I have a New Holland BR7070 and have started custom baling. I would like some input on what others are setting their density at.


----------



## Trillium Farm (Dec 18, 2014)

I think you ought to ask your client as if he doesn't want it too dense you'll lose a customer and the same if too loose.

Once you decide on density you can discuss price.


----------



## somedevildawg (Jun 20, 2011)

Or, do it by the acre and ask him what density/size he wants and it makes no diff to you one way or another.


----------



## swall01 (Jun 10, 2018)

I've got the br7070 also. Set the density to the weight of bale you are wanting. Once you try a few settings and weigh them you will learn how speed and pressure are relative. I like 1000 lbs for my personal bales. In moderately heavy rows at 5.5 mph I get there with it set to 1800 psi and 68 inches. Most custom jobs always want it maxed out, but I won't go past 2000 psi because it takes an extra lap of net to keep from popping open. There are a few with horses that like them softer and easier to feed/eat, 1500 works good for those.


----------



## Tim/South (Dec 12, 2011)

A little off topic but related.
I attended a hay forage meeting several years ago. The speaker said if we did not get $120 per ton for our grass hay then we were losing money.
He said everyone needed to make a 700/750 lb. roll of hay and sell it for $40. Not to call it a 4x5, just a roll of hay. I see a lot of 56 inch looking rolls of hay in the fields around here.

I use all my hay so I want them as heavy as reasonable. Takes less trips to haul home, less rolls to feed.
There is no way I could bale hay at 2 rolls per acre, yet people will call wanting their thin "hay" made for $15 a roll ($30/ acre to cut, rake and roll)
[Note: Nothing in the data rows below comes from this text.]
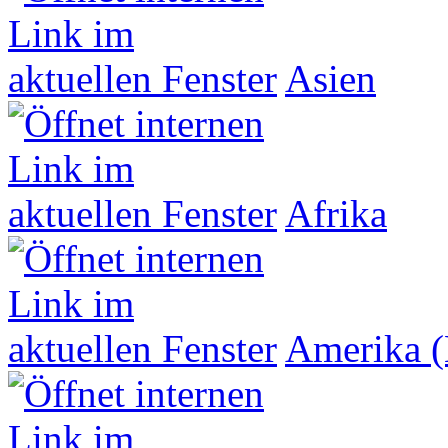
Asien
Afrika
Amerika (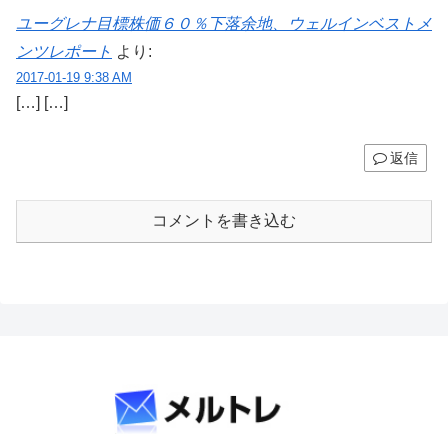
ユーグレナ目標株価６０％下落余地、ウェルインベストメ
ンツレポート
より:
2017-01-19 9:38 AM
[…] […]
返信
コメントを書き込む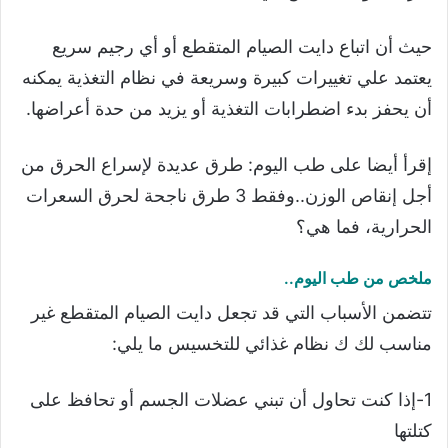
حيث أن اتباع دايت الصيام المتقطع أو أي رجيم سريع
يعتمد علي تغييرات كبيرة وسريعة في نظام التغذية يمكنه
أن يحفز بدء اضطرابات التغذية أو يزيد من حدة أعراضها.
إقرأ أيضا على طب اليوم: طرق عديدة لإسراع الحرق من
أجل إنقاص الوزن..وفقط 3 طرق ناجحة لحرق السعرات
الحرارية، فما هي؟
ملخص من طب اليوم..
تتضمن الأسباب التي قد تجعل دايت الصيام المتقطع غير
مناسب لك ك نظام غذائي للتخسيس ما يلي:
1-إذا كنت تحاول أن تبني عضلات الجسم أو تحافظ على
كتلتها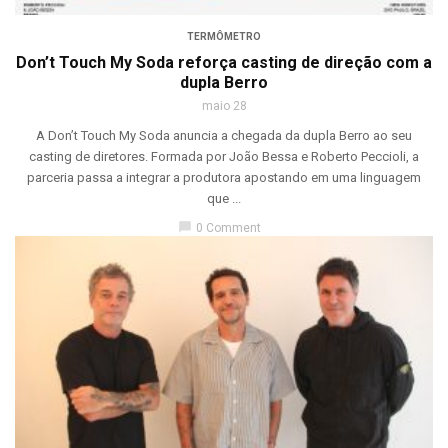
TERMÔMETRO
Don’t Touch My Soda reforça casting de direção com a
dupla Berro
maio 28
A Don’t Touch My Soda anuncia a chegada da dupla Berro ao seu
casting de diretores. Formada por João Bessa e Roberto Peccioli, a
parceria passa a integrar a produtora apostando em uma linguagem
que ...
chat_bubble
0 Comment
I understand there are those who make money custom baling. Looking at it from all angles and taking care of yourself is the only way to come out ahead.
It is not cheating to to expect to show a profit.


----------



## Texasmark (Dec 20, 2011)

My JD 375 is a 5x4 smaller baler diameter than my previous JD 530 5x6. It doesn't have an adjustable bale tensioner or adjustable diameter limit . It uses back pressure on the gate lift cylinders to provide the pressure to the roll. The baler has a bale size indicator on the side and a red area for full. The popoff is 3000# as witnessed by a 0-5000 psi pressure gauge permanently mounted in the hydraulic line. Makes a nice tight roll. Prior to changing out, the spring was getting weak in my OEM and the bale tension was running about 1250 give or take and the bales were obviously sloppy and didn't tie very tight.....weathering was a joke. Problem now however is getting the spike in the tightly packed roll. Problem I didn't have with the old valve.


----------